1. Gureev S.A. Bölüm I. Uluslararası deniz hukuku kavramı, kaynakları, ilkeleri ve konuları // Uluslararası deniz hukuku: ders kitabı. ödenek - M., 2003.

2. Birleşmiş Milletler Genel Sekreteri Javier Perez de Cuellar'ın Deniz Hukuku Konferansı'nın 10 Aralık 1982 tarihli son oturumunda yaptığı açıklama // Deniz Hukuku. Birleşmiş Milletler Deniz Hukuku Sözleşmesi. - New York, 1982.

3. Melkov G.M. 21. yüzyılda deniz seyrüseferi ve Rusya'nın güvenliği: uluslararası yasal ve ulusal sorunlar. - M., 2010. 2. Kısım.

4. Dünya okyanusu ve uluslararası hukuk. - M., 1986 - 1991.

5. Molodtsov S.V. Uluslararası boğazlarda deniz taşımacılığının yasal rejimi // Uluslararası deniz taşımacılığının düzenlenmesinin yasal ve ekonomik sorunları. - M., 1984.

6. Ekleri ve konu indeksi ile birlikte BM Deniz Hukuku Sözleşmesinin resmi metni. BM yayını. - New York, 1984.

7. 10 Aralık 1982 tarihli Birleşmiş Milletler Deniz Hukuku Sözleşmesinin XI Bölümünün uygulanmasına ilişkin Anlaşma. 28 Temmuz 1994 tarih ve 48/263 sayılı Genel Kurul kararı ile kabul edilmiştir.

8. Starzhina T.M. Deniz dibi otoritesi // Modern uluslararası deniz hukuku / genel yayın yönetmeni. Mİ. Lazarev. - M., 1984.

9. Starzhina-Bisti T.M. Okyanusların dibindeki depolar. - M., 1980.

10. Shinkaretskaya G.G. Kuzey Kutbu Sahanlığı ve 1982 BM Deniz Hukuku Sözleşmesine Katılmayan Devletler // Kuzey Kutbu'nun deniz alanları: modern bir yasal boyut. - M., 2013.

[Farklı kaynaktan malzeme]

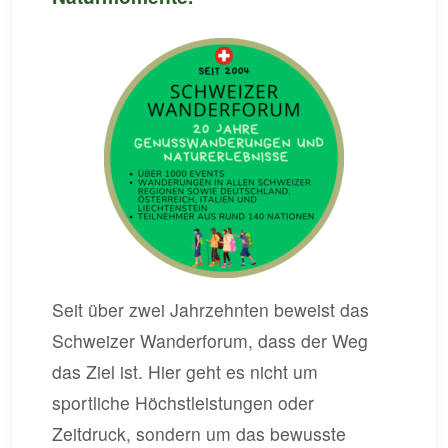
Seit über zwei Jahrzehnten beweist das
Schweizer Wanderforum, dass der Weg
das Ziel ist. Hier geht es nicht um
sportliche Höchstleistungen oder
Zeitdruck, sondern um das bewusste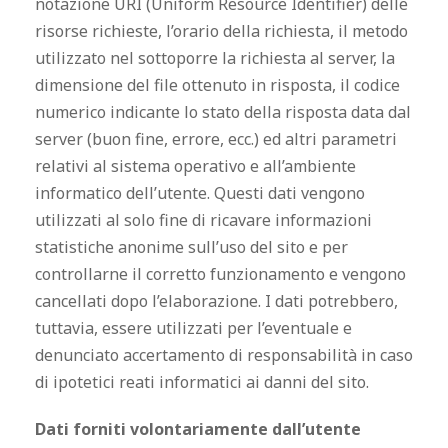
notazione URI (Uniform Resource Identifier) delle
risorse richieste, l’orario della richiesta, il metodo
utilizzato nel sottoporre la richiesta al server, la
dimensione del file ottenuto in risposta, il codice
numerico indicante lo stato della risposta data dal
server (buon fine, errore, ecc.) ed altri parametri
relativi al sistema operativo e all’ambiente
informatico dell’utente. Questi dati vengono
utilizzati al solo fine di ricavare informazioni
statistiche anonime sull’uso del sito e per
controllarne il corretto funzionamento e vengono
cancellati dopo l’elaborazione. I dati potrebbero,
tuttavia, essere utilizzati per l’eventuale e
denunciato accertamento di responsabilità in caso
di ipotetici reati informatici ai danni del sito.
Dati forniti volontariamente dall’utente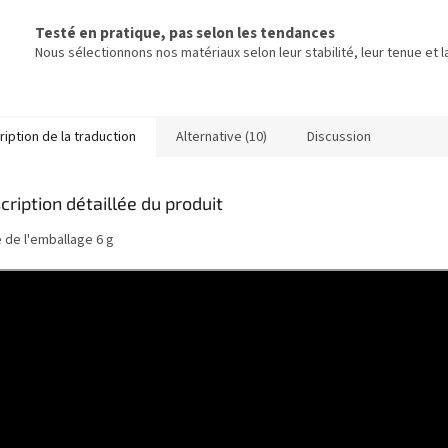
Testé en pratique, pas selon les tendances
Nous sélectionnons nos matériaux selon leur stabilité, leur tenue et la
iption de la traduction
Alternative (10)
Discussion
cription détaillée du produit
e de l'emballage 6 g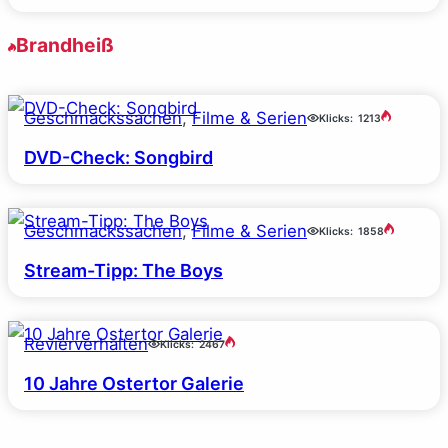
Brandheiß
Geschmackssachen
, 
Filme & Serien
Klicks:
1213
DVD-Check: Songbird
Geschmackssachen
, 
Filme & Serien
Klicks:
1858
Stream-Tipp: The Boys
Revierverhalten
Klicks:
2467
10 Jahre Ostertor Galerie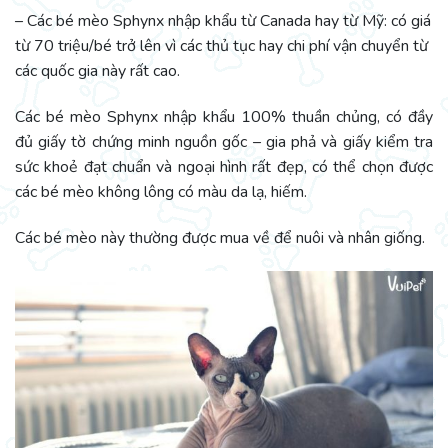
– Các bé mèo Sphynx nhập khẩu từ Canada hay từ Mỹ: có giá
từ 70 triệu/bé trở lên vì các thủ tục hay chi phí vận chuyển từ
các quốc gia này rất cao.
Các bé mèo Sphynx nhập khẩu 100% thuần chủng, có đầy
đủ giấy tờ chứng minh nguồn gốc – gia phả và giấy kiểm tra
sức khoẻ đạt chuẩn và ngoại hình rất đẹp, có thể chọn được
các bé mèo không lông có màu da lạ, hiếm.
Các bé mèo này thường được mua về để nuôi và nhân giống.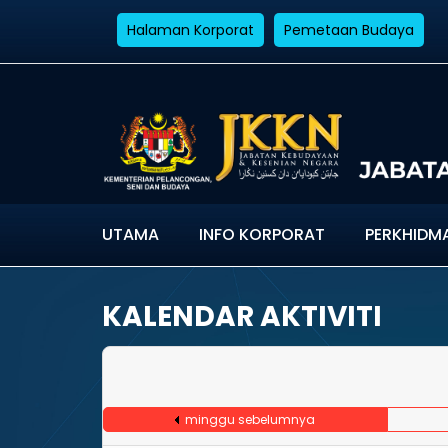
Halaman Korporat
Pemetaan Budaya
UTAMA
INFO KORPORAT
PERKHIDM
KALENDAR AKTIVITI
minggu sebelumnya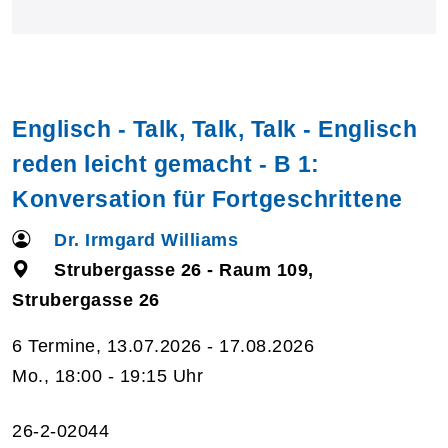
Englisch - Talk, Talk, Talk - Englisch
reden leicht gemacht - B 1:
Konversation für Fortgeschrittene
Dr. Irmgard Williams
Strubergasse 26 - Raum 109,
Strubergasse 26
6 Termine, 13.07.2026 - 17.08.2026
Mo., 18:00 - 19:15 Uhr
26-2-02044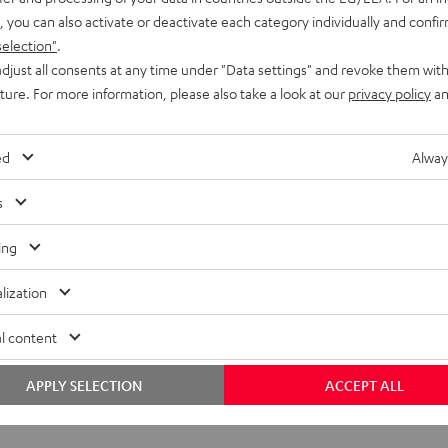
, you can also activate or deactivate each category individually and confi
selection"
.
djust all consents at any time under "Data settings" and revoke them with
uture. For more information, please also take a look at our
privacy policy
an
ed
Alway
s
ing
lization
l content
APPLY SELECTION
ACCEPT ALL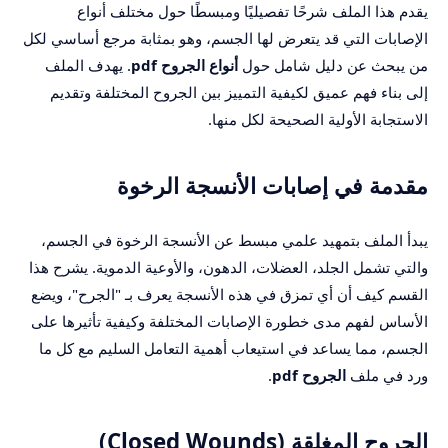
يقدم هذا الملف شرحًا تفصيليًا ومبسطًا حول مختلف أنواع
الإصابات التي قد يتعرض لها الجسم، وهو بمثابة مرجع أساسي لكل
من يبحث عن دليل شامل حول
أنواع الجروح pdf
. يهدف الملف
إلى بناء فهم عميق لكيفية التمييز بين الجروح المختلفة وتقديم
الاستجابة الأولية الصحيحة لكل منها.
مقدمة في إصابات الأنسجة الرخوة
يبدأ الملف بتمهيد علمي مبسط عن الأنسجة الرخوة في الجسم،
والتي تشمل الجلد، العضلات، الدهون، والأوعية الدموية. يشرح هذا
القسم كيف أن أي تمزق في هذه الأنسجة يعرف بـ "الجرح"، ويضع
الأساس لفهم مدى خطورة الإصابات المختلفة وكيفية تأثيرها على
الجسم، مما يساعد في استيعاب أهمية التعامل السليم مع كل ما
ورد في ملف
الجروح pdf
.
الجروح المغلقة (Closed Wounds)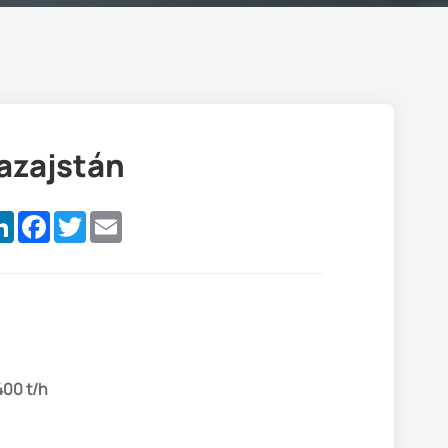
azajstán
are
LinkedIn
Facebook
Twitter
Email
400 t/h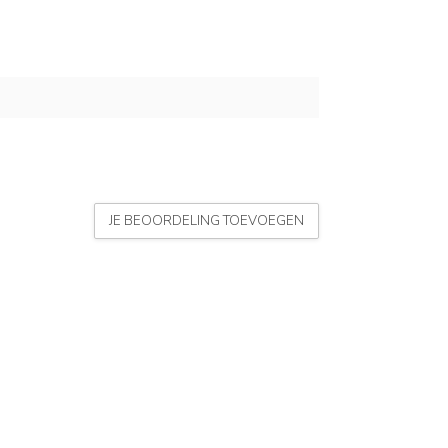
JE BEOORDELING TOEVOEGEN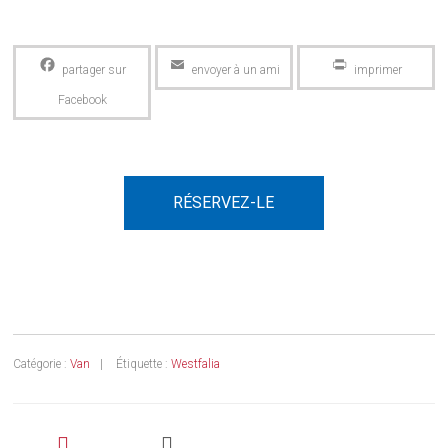
Facebook
Email
PrintFriendly
RÉSERVEZ-LE
Catégorie :
Van
Étiquette :
Westfalia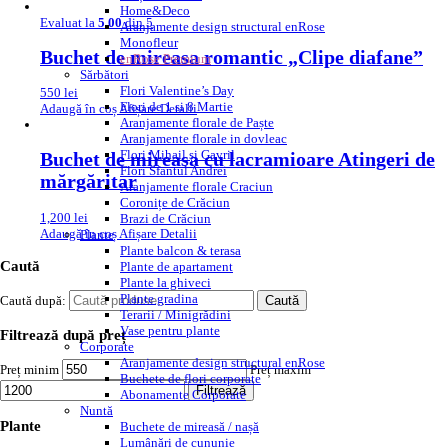
Home&Deco
Evaluat la
5.00
din 5
Aranjamente design structural enRose
Monofleur
Buchet de mireasa romantic „Clipe diafane”
enRose Premium
Sărbători
Flori Valentine’s Day
550
lei
Flori de 1 si 8 Martie
Adaugă în coș
Afișare Detalii
Aranjamente florale de Paște
Aranjamente florale in dovleac
Flori Mihail și Gavril
Buchet de mireasa cu lacramioare Atingeri de
Flori Sfantul Andrei
mărgăritar
Aranjamente florale Craciun
Coronițe de Crăciun
1,200
lei
Brazi de Crăciun
Adaugă în coș
Afișare Detalii
Plante
Plante balcon & terasa
Caută
Plante de apartament
Plante la ghiveci
Plante gradina
Caută după:
Caută
Terarii / Minigrădini
Vase pentru plante
Filtrează după preț
Corporate
Aranjamente design structural enRose
Preț minim
Preț maxim
Buchete de flori corporate
Filtrează
Abonamente Corporate
Nuntă
Plante
Buchete de mireasă / nașă
Lumânări de cununie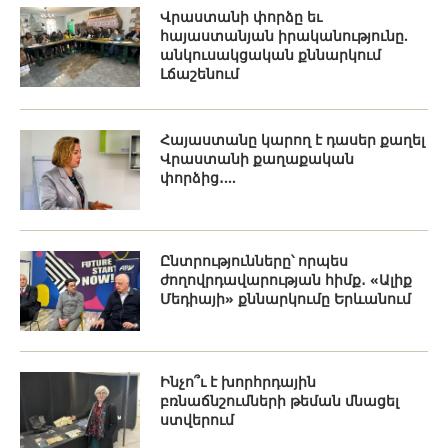
Վրաստանի փորձը եւ
հայաստանյան իրականությունը.
անկուսակցական քննարկում
Լճաշենում
Հայաստանը կարող է դասեր քաղել
Վրաստանի քաղաքական
փորձից․...
Ընտրությունները՝ որպես
ժողովրդավարության հիմք․ «Ալիք
Մեդիայի» քննարկումը Երևանում
Ինչո՞ւ է խորհրդային
բռնաճնշումների թեման մնացել
ստվերում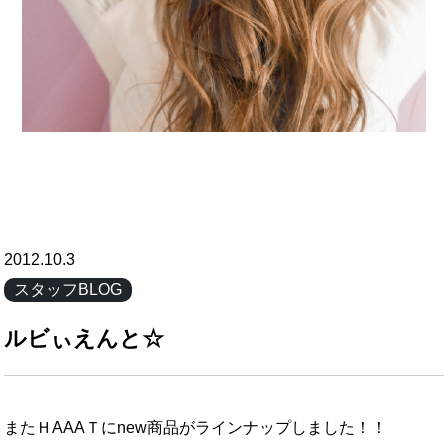
2012.10.3
スタッフBLOG
ルビぃえんと☆
またＨAAAＴにnew商品がラインナップしました！！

11. Shinkaretskaya G.G. Deniz anlaşmazlıklarının barışçıl çözümünde yenilikler // Dünya Okyanusu ve uluslararası hukuk: Dünya Okyanusunda modern hukuk düzeninin temelleri. - M., 1986.

12. Shinkaretskaya G.G. Deniz alanlarının ve kaynaklarının kullanımından kaynaklanan uluslararası uyuşmazlıkların barışçıl çözümü ilkesi // Dünya Okyanusu ve uluslararası hukuk: Dünya Okyanusunda modern hukuk ve düzenin temelleri. - M., 1986.

13. Brown E. Uluslararası Deniz Hukuku. 1994.

14. Quatar ve Bahreyn Arasında Deniz Sınırlaması ve Bölgesel Sorunlara İlişkin Dava (Esas) // UAD Raporları. 2001.

15. Nikaragua'da ve Nikaragua'ya Karşı Askeri ve Paramiliter Faaliyetlerle İlgili Dava // UAD Raporları. 1986.

16. Nikaragua'da ve Nikaragua'ya Karşı Askeri ve Paramiliter Faaliyetlerle İlgili Dava (Esas) // UAD Raporları. 1986.

17. Libya Arap Cemahiriyesi ile Malta Arasındaki Kıta Sahanlığı Davası // ICJ Raporları. 1985.

18. Maine Körfezi Bölgesinde Deniz Sınırının Sınırlandırılması // ICJ Raporları. 1984.

19.Dok. UN A/Conf.62/C1/L30.

20. Başkan Amerasinghe'nin Muhtırası, Üçüncü Birleşmiş Milletler Deniz Hukuku Konferansı, Resmi Kayıtlar. Cilt V, 122, paragraf 6.

21. Moore J. Sözleşmeden sonra uluslararası teamül hukuku // Krueger R.B., Rosenfeld S.A. (ed.). Okyanusların gelişen düzeni. 1984.

22 Okyanuslar ve Deniz Hukuku. UNGA Kararı 55/7, 30 Ekim 2000, giriş.

23. Orrego Vicuna. Deniz Hukuku deneyimi ve uluslararası hukuk külliyatı: etkiler ve karşılıklı ilişkiler//Krueger R.B., Rosenfeld S.A.(eds.) // Okyanusların gelişen düzeni. 1984.

24. Birleşik Krallık'ın Açıklaması, 189. toplantı. Üçüncü Birleşmiş Milletler Deniz Hukuku Konferansının Resmi Kayıtları. Cilt 17.

25. Tomuschat C. Devletlerin iradesi dışında veya iradesi dışında doğan yükümlülükler//Recueil des cours.1993. v. 241.